Glynis y yo estuvimos... —Se volvió—. Si yo hubiese estado en la lonja, no habría pensado que el incendio fue por mi culpa. Seguro que John estaba borracho, que lo provocó él mismo, o tal vez fue Simpson para encubrir sus robos.

Se inclinó para atizar el fuego y luego se colocó de perfil. Su hombro rozaba la rodilla de Kathryn. No la miró.

—Teníais razón acerca de él, madre, eso era lo que iba a deciros la noche en que..., la noche en que encontré vuestras perlas.

—¿Encontraste mis perlas? —Se le atenazó la garganta. «Fue Alfred. Fue el joven amo de Blackingham quien las puso allí», había dicho Rose—. ¿Y por qué no me diste el collar, Alfred?

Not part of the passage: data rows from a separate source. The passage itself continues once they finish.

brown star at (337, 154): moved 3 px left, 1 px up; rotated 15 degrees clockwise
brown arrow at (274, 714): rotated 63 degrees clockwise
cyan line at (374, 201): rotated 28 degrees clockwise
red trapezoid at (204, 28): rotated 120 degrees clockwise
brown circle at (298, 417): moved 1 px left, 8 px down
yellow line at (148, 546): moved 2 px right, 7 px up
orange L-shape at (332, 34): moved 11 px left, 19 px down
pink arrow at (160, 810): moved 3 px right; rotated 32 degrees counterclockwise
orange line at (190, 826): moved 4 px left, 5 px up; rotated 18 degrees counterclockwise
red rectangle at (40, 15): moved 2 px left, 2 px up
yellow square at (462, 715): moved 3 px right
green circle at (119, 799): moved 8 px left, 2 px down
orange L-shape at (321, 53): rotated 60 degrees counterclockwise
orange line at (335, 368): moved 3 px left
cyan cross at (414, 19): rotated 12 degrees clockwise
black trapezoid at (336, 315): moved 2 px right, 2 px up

Un tronco se partió con un crujido, chisporroteando por el tiro de la chimenea.

—Alfred, ¿qué hiciste con mis perlas?

Tras vacilar un instante, contestó:

—Me extraña que no las hayáis encontrado. Sólo tenéis que buscar en los aposentos del iluminador. —Contrajo los carnosos labios en una mueca. Tenía la boca de su padre, su mismo sarcasmo.

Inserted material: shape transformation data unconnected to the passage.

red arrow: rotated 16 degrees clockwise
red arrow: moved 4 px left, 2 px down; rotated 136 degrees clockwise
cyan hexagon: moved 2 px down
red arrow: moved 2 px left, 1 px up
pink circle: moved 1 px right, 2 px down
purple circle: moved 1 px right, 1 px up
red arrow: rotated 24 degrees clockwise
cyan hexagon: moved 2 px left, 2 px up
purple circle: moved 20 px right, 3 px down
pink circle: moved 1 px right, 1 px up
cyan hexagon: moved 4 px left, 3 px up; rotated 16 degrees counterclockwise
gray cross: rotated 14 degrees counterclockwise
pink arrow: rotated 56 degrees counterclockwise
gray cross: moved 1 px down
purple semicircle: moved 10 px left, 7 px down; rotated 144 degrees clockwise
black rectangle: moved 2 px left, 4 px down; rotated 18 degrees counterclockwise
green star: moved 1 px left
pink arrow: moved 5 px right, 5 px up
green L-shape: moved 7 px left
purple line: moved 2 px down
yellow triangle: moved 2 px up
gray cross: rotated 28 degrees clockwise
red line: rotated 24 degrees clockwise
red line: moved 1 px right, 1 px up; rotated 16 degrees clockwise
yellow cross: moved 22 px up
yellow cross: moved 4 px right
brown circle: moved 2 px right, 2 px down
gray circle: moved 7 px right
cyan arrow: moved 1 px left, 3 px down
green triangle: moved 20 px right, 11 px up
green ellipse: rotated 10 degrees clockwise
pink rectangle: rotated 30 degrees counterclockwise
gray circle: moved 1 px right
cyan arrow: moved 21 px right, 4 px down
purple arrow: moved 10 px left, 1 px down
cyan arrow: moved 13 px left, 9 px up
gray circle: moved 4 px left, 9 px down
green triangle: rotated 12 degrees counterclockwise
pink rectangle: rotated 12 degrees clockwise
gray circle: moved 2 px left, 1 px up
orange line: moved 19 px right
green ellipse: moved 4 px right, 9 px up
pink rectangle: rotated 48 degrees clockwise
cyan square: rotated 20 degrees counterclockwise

—¿Por qué habrían de estar mis perlas entre las pertenencias del iluminador? —preguntó ella sin alterarse.

—Fui a vuestra habitación después del entierro del pastor. —Se volvió y miró fijamente el fuego como si viera imágenes en las llamas— y os vi con él. Escondí las perlas en su habitación. Fue una ocurrencia estúpida, infantil, lo sé, porque la chica estaba en su cuarto. Ella pudo haberos dicho que lo hice yo. Fue una bobada.

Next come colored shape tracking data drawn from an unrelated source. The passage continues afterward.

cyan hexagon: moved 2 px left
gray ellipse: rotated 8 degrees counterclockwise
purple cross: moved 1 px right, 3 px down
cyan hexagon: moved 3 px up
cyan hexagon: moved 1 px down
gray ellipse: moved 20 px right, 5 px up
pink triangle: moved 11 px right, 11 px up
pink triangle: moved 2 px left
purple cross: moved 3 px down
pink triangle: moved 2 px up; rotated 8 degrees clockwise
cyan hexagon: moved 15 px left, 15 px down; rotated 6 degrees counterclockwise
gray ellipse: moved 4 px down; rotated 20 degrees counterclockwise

—Entonces, ¿por qué lo hiciste? —preguntó hablándole otra vez a su espalda.

—Supongo que quería que pensarais que las había robado él. Tal vez incluso os enfadaríais tanto como para echarlo a él en lugar de a mí.

Así que Alfred había colocado las perlas, tal como había dicho Rose, tal como ella misma había temido, pero no porque hubiera matado al sacerdote. Le sobrevinieron ganas de reír y llorar al mismo tiempo. Cuánto dolor para todos, y por una travesura infantil. Pero se podía arreglar, Santa Madre de Dios, ¡todo se podía arreglar! No era demasiado tarde.

Tal era su frustración que deseó zarandearlo, a la vez que deseaba abrazarlo para aliviar el dolor que ella misma le había causado. Le tembló ligeramente la voz cuando preguntó:

—Alfred, ¿en qué pensabas para cometer semejante locura?

—Os diré lo que pensaba, madre. Pensaba que habíais traicionado a mi padre.

Se estiraba de la túnica carmesí y enrollaba la tela con los dedos, sin mirarla aún. Ella le cogió la mano y la estrechó entre las suyas.

—Tu padre está muerto, Alfred. ¿Creíste que al hacer daño a un hombre inocente aliviarías tu dolor?

Los labios apretados de su hijo formaban una línea recta en la que se advertía un leve temblor. Ya no parecía un hombre, sino un niño pequeño que intentaba poner cara de hombre, un niño que imitaba los modales toscos de su padre.

—¿Creíste que traicionaba a Roderick? —Hablaba en voz baja, con un tono triste pero afable. Le acarició la nuca— ¿O creíste que te traicionaba a ti?

Alfred reaccionó como si le hubiese gritado. Apartó la cabeza bruscamente, como si sus dedos lo quemaran, y se volvió hacia ella, agitando la mano en el aire como un actor en una delirante escenificación.

—¡Detestabais a mi padre! ¡No lo neguéis!

Ella siguió hablando en voz baja, para no sobresaltado.

—No diré que hubiera amor entre nosotros, nunca lo hubo. Pero ¿cómo puedo decir que despreciaba al hombre que me dio las dos cosas que más valoro? A ti y a tu hermano.

—Lo odiabais. Y decíais que yo era idéntico a él.

—Pero si yo nunca...

—Lo dijisteis muchas, muchas veces. —La voz le sonaba más grave, incluso hablaba como su padre— Yo os recordaba demasiado a mi padre. ¿Por eso me echasteis? ¿Para estar sola con vuestro amado? —Se le quebró la voz y la última palabra le salió estridente y crispada.

¿Cuál era la mejor respuesta? ¿A qué acusación respondía primero? Pero él no esperó a que ella se decidiera.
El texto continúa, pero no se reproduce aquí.